娘が生まれてから、何をやめたのだろう。
一人娘だったこともあり、極端なくらい大切にしてきたかもしれない。
でも実は、やめたことは意外に少ない。
もともとギャンブルもしない。
夜遊びもしない。
至って真面目な方だったと思う。
ただ、一つだけ。
タバコだけはよくやめられたと思う。
妻と付き合っていた頃から、
「やめる」
と言ってはやめられなかった。
人間なんて、余程のことがない限り依存性のあるものからは抜け出せない。
そう思っていた。
娘が生まれた直後は、まだ吸っていた。
換気扇の下や庭で吸っていたのを覚えている。
でも、娘を抱くようになってから吸えなくなった。
妻はよく言っていた。
「吸った後の匂いも子どもには良くない」
真実かどうかは分からない。
でも、娘のことを言われると私は弱かった笑
頑張ったというより、自然とやめていた。
不思議なものだ。
ただ、今思えば本当にやめたものはタバコだけではなかった。
子どもができると、今まで通りにはいかない。
お金もない。
時間もない。
自由もない。
私は小遣い制になった。
会社の靴も3000円くらいのものを履いていた。
シャツもすぐ傷む安いものだった。
今思えば、よくあれでお客様の前に立っていたなと思うこともある。
会社の先輩からも、
「本当にお金なさそうだね」
と言われた。
お客様からも、
「もう少しまともな靴を履かないとダメだよ」
なんて言われたこともある。
今思えば笑い話だ。
妻もたくさん我慢したと思う。
でも、それ以上に娘の可愛さは計り知れなかった。
自分の服。
靴。
会社の飲み会。
友人との交際費。
食べ物。
できる限り抑えた。
ただ、一つも後悔していない。
できることは全部やってきた。
私は長男として育った。
実家の家族も当然大切だった。
でも、妻からよく言われた。
「あなたの家族は誰なの?」
私は答えていた。
「どちらも家族だし、みんな好きじゃいけないのか」
と。
でも、人生は時に選択を迫ってくる。
私は最終的に妻と娘を選んだ。
倒産した時もそうだった。
妻の地元へ行くことを決めたのもそうだった。
喧嘩もたくさんした。
色々あった。
でも後悔はしていない。
娘が生まれてから、仕事を終えて家に帰り、小さな体を抱き上げる時間が一番幸せだった。

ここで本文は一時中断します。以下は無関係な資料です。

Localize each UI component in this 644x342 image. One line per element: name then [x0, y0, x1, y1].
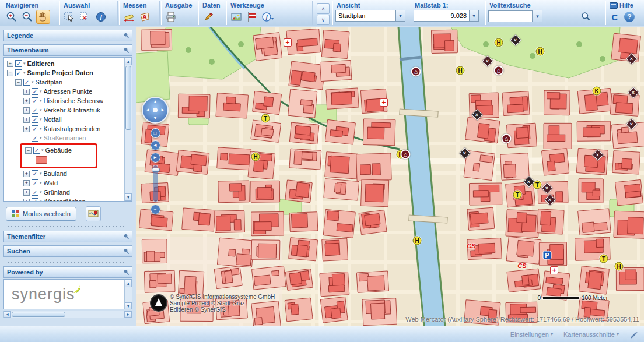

一人娘だったから、世間の人より抱っこした回数は少ないのかもしれない。
それでも毎日一緒だった。
15万円で買った車の後部座席に娘を乗せて、妻がいない時に二人でドライブしたこともある。
後部座席には今のようなプライバシーガラスもなく、濃いフィルムを貼る余裕もなかった。
日差しが娘に当たっているのを見て、
「申し訳ないな」
と思ったことを覚えている。
でも、あの頃の私は精一杯だった。
振り返ると、父親になって本当にやめたものは、それまでの家族の形だったのかもしれない。
長男としての自分。
実家中心だった自分。
そこから父親として、新しい家族と向き合う人生が始まった。
もちろん今でも、そんなにはっきり割り切れるものではない。
それでも、何かを選ばなければならない時、私はいつも妻と娘を選んできた。
それくらいの覚悟がないと、家族なんてやれなかったのだと思う。
失ったものもたくさんあった。
でも、得たものの方がずっと大きかった。
娘が生まれてからの時間は、私の人生そのものだった。
だから私は、父親になったことを一度も後悔したことがない。